§ **What needs to be done**: What lines in the following entries hold the word "myös"? Copy each one.

§ **Provided records**:

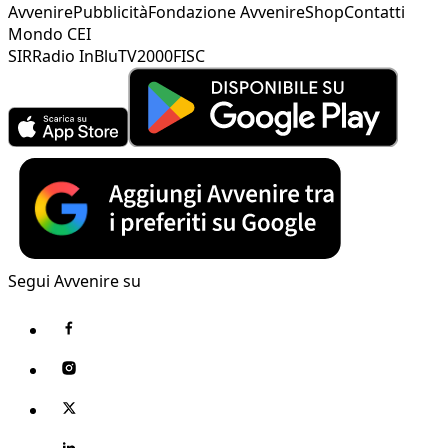
Avvenire
Pubblicità
Fondazione Avvenire
Shop
Contatti
Mondo CEI
SIR
Radio InBlu
TV2000
FISC
Segui Avvenire su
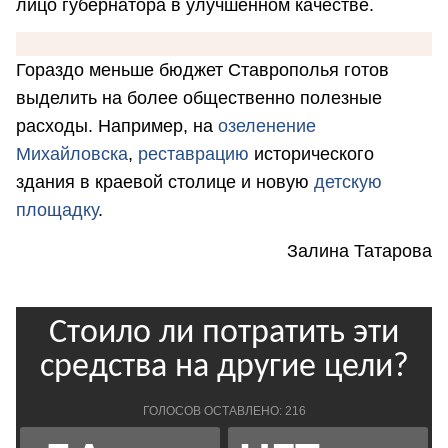
лицо губернатора в улучшенном качестве.
Гораздо меньше бюджет Ставрополья готов
выделить на более общественно полезные
расходы. Например, на
озеленение
Михайловска
,
реставрацию
исторического
здания в краевой столице и новую
детскую
площадку
.
Залина Татарова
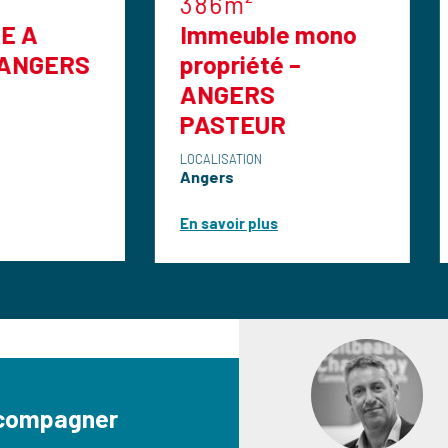
386m²
87m²
Immeuble mono
LOCAL
propriété –
COMMERC
ANGERS
EMPLACE
PASTEUR
No1 87M2
LOCALISATION
LOCALISATION
Angers
Angers
En savoir plus
En savoir plus
ccompagner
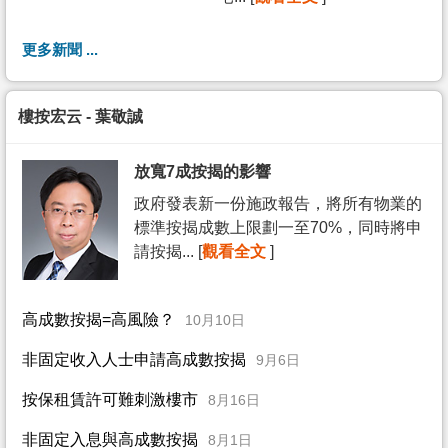
更多新聞 ...
樓按宏云 - 葉敬誠
放寬7成按揭的影響
政府發表新一份施政報告，將所有物業的
標準按揭成數上限劃一至70%，同時將申
請按揭... [
觀看全文
]
高成數按揭=高風險？
10月10日
非固定收入人士申請高成數按揭
9月6日
按保租賃許可難刺激樓市
8月16日
非固定入息與高成數按揭
8月1日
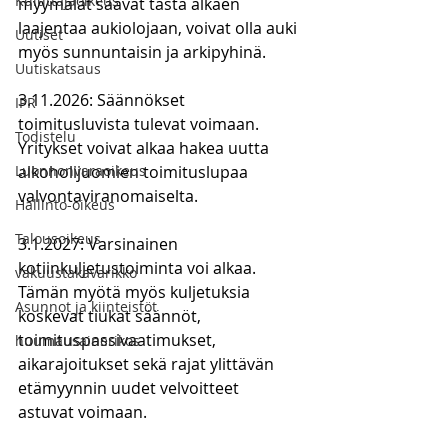
Kuluttajaoikeus
myymälät saavat tästä alkaen 
laajentaa aukiolojaan, voivat olla auki 
Uutiset
myös sunnuntaisin ja arkipyhinä.
Uutiskatsaus
3.11.2026: Säännökset 
IPR
toimitusluvista tulevat voimaan. 
Todistelu
Yritykset voivat alkaa hakea uutta 
Luonnonvaraoikeus
alkoholijuomien toimituslupaa 
valvontaviranomaiselta.
Hallinto-oikeus
Talousoikeus
3.1.2027: Varsinainen 
kotiinkuljetustoiminta voi alkaa. 
vakuustakavarikko
Tämän myötä myös kuljetuksia 
Asunnot ja kiinteistöt
koskevat tiukat säännöt, 
toimituspassivaatimukset, 
huumausainerikos
aikarajoitukset sekä rajat ylittävän 
etämyynnin uudet velvoitteet 
astuvat voimaan.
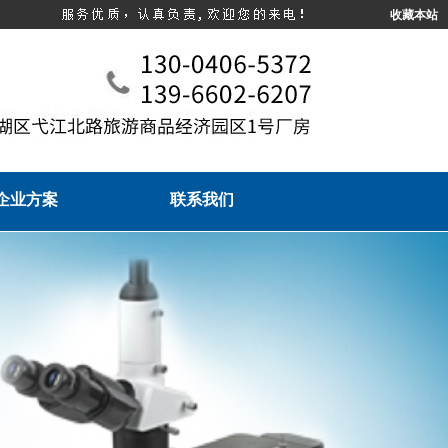
收藏本站
企业方案
联系我们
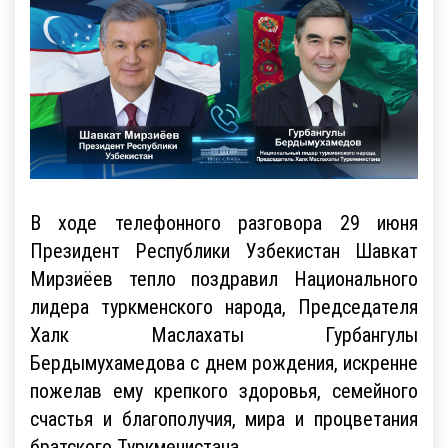
В ходе телефонного разговора 29 июня
Президент Республики Узбекистан Шавкат
Мирзиёев тепло поздравил Национального
лидера туркменского народа, Председателя
Халк Маслахаты Гурбангулы
Бердымухамедова c днем рождения, искренне
пожелав ему крепкого здоровья, семейного
счастья и благополучия, мира и процветания
братского Туркменистана.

§ **Task solution**:
myös sunnuntaisin ja arkipyhinä.
Tämän myötä myös kuljetuksia 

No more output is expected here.